Flaherty faces five choices on EI

TheStar.com – Opinion – Flaherty faces five choices on EI
January 12, 2009. Carol Goar

Canada’s employment insurance system is outdated, inequitable, stingy and at serious risk of insolvency in a protracted economic downturn.

The dilemma facing Finance Minister Jim Flaherty, should he decide to fix it, is figuring out which problem to tackle first.

He is not short of advice. Business lobbyists, union officials, municipal leaders, economists and social activists have all put forward their prescriptions in the run-up to this month’s budget.

But Flaherty can’t say yes to everybody. Even if he were to make significant investment in jobless benefits – say $3 billion – he’d have to set priorities. The damage done by 30 years of cutting and dismantling can’t be undone in one budget.

The finance minister has five basic options:

Extend coverage to the millions of workers who don’t qualify for employment insurance (EI) benefits.

Under the current rules, only 54 per cent of Canadians who lose their jobs can tap into the $17 billion fund. The rest either haven’t worked enough hours in the previous year to qualify for benefits or don’t have enough insurable earnings (anyone who is self-employed would fall into this category).

Loosening the eligibility criteria would have three principal benefits: It would provide immediate relief to the most vulnerable members of the workforce, it would head off a massive increase in municipal welfare applications, and it would put money in the hands of those most likely to spend it.

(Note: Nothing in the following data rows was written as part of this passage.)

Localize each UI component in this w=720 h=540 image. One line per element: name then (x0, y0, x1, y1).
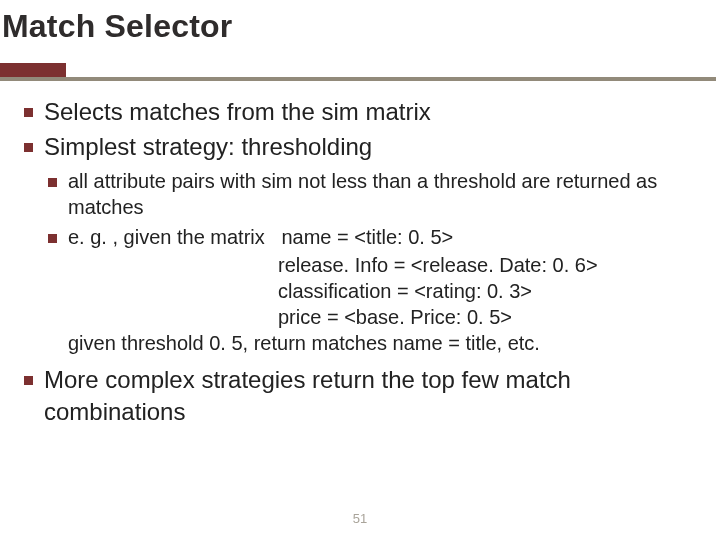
rule-bar (0, 77, 716, 81)
bullet-list: Selects matches from the sim matrix Simp… (20, 96, 700, 427)
title-rule (0, 63, 720, 81)
bullet-2-2-tail: given threshold 0. 5, return matches nam… (68, 330, 700, 356)
bullet-2-2: e. g. , given the matrix name = <title: … (44, 224, 700, 356)
bullet-1-text: Selects matches from the sim matrix (44, 98, 431, 125)
rule-accent (0, 63, 66, 77)
bullet-2-text: Simplest strategy: thresholding (44, 133, 372, 160)
slide: Match Selector Selects matches from the … (0, 0, 720, 540)
matrix-line-2: release. Info = <release. Date: 0. 6> (68, 252, 700, 278)
page-title: Match Selector (2, 8, 232, 45)
matrix-line-3: classification = <rating: 0. 3> (68, 278, 700, 304)
page-number: 51 (0, 511, 720, 526)
bullet-2-2-lead: e. g. , given the matrix (68, 226, 281, 248)
bullet-2-sublist: all attribute pairs with sim not less th… (44, 168, 700, 356)
bullet-3: More complex strategies return the top f… (20, 364, 700, 426)
bullet-2-1-text: all attribute pairs with sim not less th… (68, 170, 657, 218)
bullet-3-text: More complex strategies return the top f… (44, 366, 571, 424)
matrix-block: release. Info = <release. Date: 0. 6> cl… (68, 252, 700, 330)
bullet-2-1: all attribute pairs with sim not less th… (44, 168, 700, 220)
bullet-1: Selects matches from the sim matrix (20, 96, 700, 127)
matrix-line-4: price = <base. Price: 0. 5> (68, 304, 700, 330)
bullet-2: Simplest strategy: thresholding all attr… (20, 131, 700, 356)
body: Selects matches from the sim matrix Simp… (20, 96, 700, 431)
matrix-line-1: name = <title: 0. 5> (281, 226, 453, 248)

There are two main drawbacks: It would be expensive and it wouldn’t create jobs.

• Raise EI benefits.

Recipients are now entitled to 55 per cent of their insurable earnings. The replacement rate has been ratcheted back repeatedly. In the 1970s, it was 66 per cent; in the 1980s, it fell to 60 per cent; in the early 1990s it was reduced to 57 per cent; in 1994, it was chopped by two more percentage points.

Reversing this slide would help the unemployed, while bolstering consumer spending. But it would provoke resistance from hard-line Conservatives, who believe poverty provides a strong incentive to find work.

• Cut EI premiums.

Employees pay $1.73 for every $100 they earn to a maximum of $731.79. Employers pay $2.42 per $100 to a maximum of $1,024.51 per worker.

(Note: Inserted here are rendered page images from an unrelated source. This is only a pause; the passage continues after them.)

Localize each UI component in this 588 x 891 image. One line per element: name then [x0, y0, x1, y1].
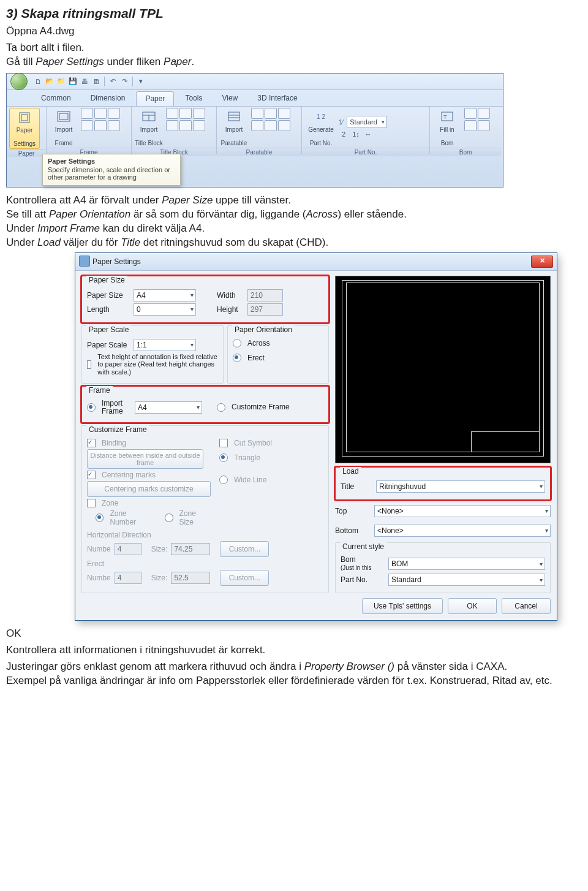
import-frame-radio[interactable] [87, 403, 96, 412]
quick-access-toolbar: 🗋 📂 📁 💾 🖶 🖹 ↶ ↷ ▾ [7, 74, 503, 90]
wideline-radio [219, 476, 228, 484]
qat-new-icon[interactable]: 🗋 [33, 77, 43, 86]
group-legend: Frame [86, 386, 113, 395]
dialog-footer: Use Tpls' settings OK Cancel [75, 598, 557, 620]
tooltip-body: Specify dimension, scale and direction o… [48, 166, 170, 181]
centering-customize-button: Centering marks customize [87, 481, 211, 497]
import-frame-button[interactable]: ImportFrame [49, 108, 78, 148]
use-tpls-button[interactable]: Use Tpls' settings [362, 598, 443, 614]
dialog-titlebar: Paper Settings ✕ [75, 253, 557, 271]
paper-settings-button[interactable]: PaperSettings [9, 108, 40, 149]
bottom-label: Bottom [335, 526, 371, 535]
qat-separator [104, 77, 105, 86]
customize-frame-label: Customize Frame [232, 403, 290, 411]
orientation-erect-radio[interactable] [233, 354, 241, 362]
qat-undo-icon[interactable]: ↶ [108, 77, 118, 86]
tab-tools[interactable]: Tools [176, 91, 211, 106]
frame-gallery[interactable] [81, 108, 120, 131]
length-combo[interactable]: 0 [134, 303, 196, 316]
qat-print-icon[interactable]: 🖶 [80, 77, 89, 86]
qat-separator [132, 77, 133, 86]
group-legend: Customize Frame [86, 425, 149, 434]
group-label-bom: Bom [430, 148, 501, 156]
zone-size-radio [165, 514, 173, 522]
partno-mini-icon[interactable]: ↔ [363, 129, 373, 139]
bottom-combo[interactable]: <None> [374, 525, 551, 537]
group-label-paper: Paper [7, 149, 46, 157]
import-titleblock-button[interactable]: ImportTitle Block [134, 108, 164, 148]
titleblock-gallery[interactable] [166, 108, 205, 131]
partno-mini-icon[interactable]: 1↕ [351, 129, 361, 139]
fill-bom-button[interactable]: T Fill inBom [432, 108, 462, 148]
vsize-field: 52.5 [171, 572, 210, 584]
top-combo[interactable]: <None> [374, 505, 551, 517]
tab-paper[interactable]: Paper [136, 91, 174, 106]
ribbon-groups: PaperSettings Paper ImportFrame Frame [7, 106, 503, 154]
scale-combo[interactable]: 1:1 [134, 339, 196, 351]
group-legend: Paper Scale [86, 325, 131, 334]
qat-save-icon[interactable]: 💾 [68, 77, 78, 86]
customize-frame-group: Customize Frame Binding Distance between… [81, 425, 329, 593]
qat-printpreview-icon[interactable]: 🖹 [91, 77, 101, 86]
paper-settings-dialog: Paper Settings ✕ Paper Size Paper Size A… [75, 252, 557, 621]
vcustom-button: Custom... [220, 570, 269, 586]
scale-label: Paper Scale [87, 341, 130, 349]
tab-view[interactable]: View [213, 91, 246, 106]
title-block-icon [141, 109, 157, 125]
tab-dimension[interactable]: Dimension [82, 91, 134, 106]
customize-frame-radio[interactable] [217, 403, 225, 412]
bom-combo[interactable]: BOM [388, 558, 545, 570]
ribbon-tooltip: Paper Settings Specify dimension, scale … [42, 154, 181, 186]
import-frame-combo[interactable]: A4 [135, 401, 202, 414]
mid-para: Kontrollera att A4 är förvalt under Pape… [6, 194, 582, 250]
qat-more-icon[interactable]: ▾ [136, 77, 146, 86]
paper-settings-icon [17, 110, 32, 126]
triangle-radio [219, 453, 228, 462]
fixed-textheight-checkbox[interactable] [87, 360, 91, 369]
qat-redo-icon[interactable]: ↷ [119, 77, 129, 86]
partno-style-combo[interactable]: Standard [347, 116, 386, 128]
group-legend: Paper Size [86, 276, 127, 284]
tooltip-title: Paper Settings [48, 157, 175, 165]
partno-mini-icon[interactable]: 2 [339, 129, 349, 139]
generate-partno-button[interactable]: 1 2 GeneratePart No. [304, 108, 337, 148]
hcustom-button: Custom... [220, 541, 269, 557]
width-label: Width [217, 291, 244, 300]
paper-size-combo[interactable]: A4 [134, 289, 196, 301]
title-label: Title [341, 482, 372, 491]
ok-button[interactable]: OK [448, 598, 497, 614]
svg-rect-0 [20, 113, 29, 123]
group-legend: Current style [340, 542, 386, 551]
import-paratable-button[interactable]: ImportParatable [219, 108, 249, 148]
orientation-across-radio[interactable] [233, 339, 241, 347]
title-combo[interactable]: Ritningshuvud [376, 480, 545, 493]
svg-text:T: T [443, 114, 447, 120]
zone-checkbox [87, 499, 96, 507]
centering-checkbox [87, 471, 96, 479]
group-legend: Paper Orientation [232, 325, 295, 334]
top-label: Top [335, 507, 371, 515]
frame-group: Frame Import Frame A4 Customize Frame [81, 386, 329, 423]
dialog-title-text: Paper Settings [92, 257, 141, 266]
paratable-gallery[interactable] [251, 108, 290, 131]
paper-preview [335, 276, 551, 463]
orientation-erect-label: Erect [247, 354, 265, 362]
paper-orientation-group: Paper Orientation Across Erect [227, 325, 329, 384]
scale-note: Text height of annotation is fixed relat… [97, 353, 218, 376]
app-menu-button[interactable] [10, 73, 28, 90]
import-frame-icon [56, 109, 72, 125]
paper-scale-group: Paper Scale Paper Scale 1:1 Text height … [81, 325, 224, 384]
length-label: Length [87, 305, 130, 314]
qat-open-icon[interactable]: 📂 [45, 77, 55, 86]
cancel-button[interactable]: Cancel [502, 598, 551, 614]
distance-button: Distance between inside and outside fram… [87, 449, 203, 469]
tab-3dinterface[interactable]: 3D Interface [249, 91, 306, 106]
qat-folder-icon[interactable]: 📁 [56, 77, 66, 86]
current-style-group: Current style Bom (Just in this BOM Part… [335, 542, 551, 593]
bom-gallery[interactable] [464, 108, 490, 131]
tab-common[interactable]: Common [32, 91, 80, 106]
hdir-label: Horizontal Direction [87, 531, 323, 539]
close-button[interactable]: ✕ [531, 256, 553, 268]
intro-line-1: Öppna A4.dwg [6, 25, 582, 39]
partno-combo[interactable]: Standard [388, 574, 545, 586]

Allowing those with jobs to keep more of their paycheque could boost consumer spending (but only if their employment was secure). Giving employers a payroll tax break might encourage hiring (but only if business conditions were right). Given the room for leakage, the impact would probably be modest.

• Rectify the regional disparities in EI.

The average EI payment in Ontario last year was $5,120. The average in Saskatchewan, despite its resource boom, was $8,000. The average in Newfoundland, which rode a wave of oil wealth, was $18,490.

The reason for these discrepancies is that Ottawa bases a person’s entitlement on the regional job market. If an area’s employment rate has traditionally been low, a person has to work longer to qualify for benefits and find a job faster.

Adopting a uniform rate structure would alleviate the distress in the industrial heartland and get rid of an inequitable allocation formula. But it would hurt seasonal workers and chronically depressed parts of the country.

• Improve accessibility to retraining

Under the Employment Insurance Act, anyone who opts for retraining after losing his or her job must continue to search for work in order to receive benefits, even if it means dropping out. The only way around this rule is to be referred to a training course by the federal government or one of its designated agents. Even then, the individual has to pay for the program.

Equipping laid-off workers with the skills to find work would make both economic and social sense. But Flaherty would have to create space within Canada’s crowded post-secondary institutions.

The best choice, if the government’s chief objective is to keep cash circulating in the short-term, is to make EI benefits available to anyone who pays into the fund.

The best choice, if its primary goal is to build for the future, is to invest in retraining.

After years of deterioration, employment is finally getting the attention it deserves.

What is still needed is an informed debate about how to do the greatest good for the most Canadians.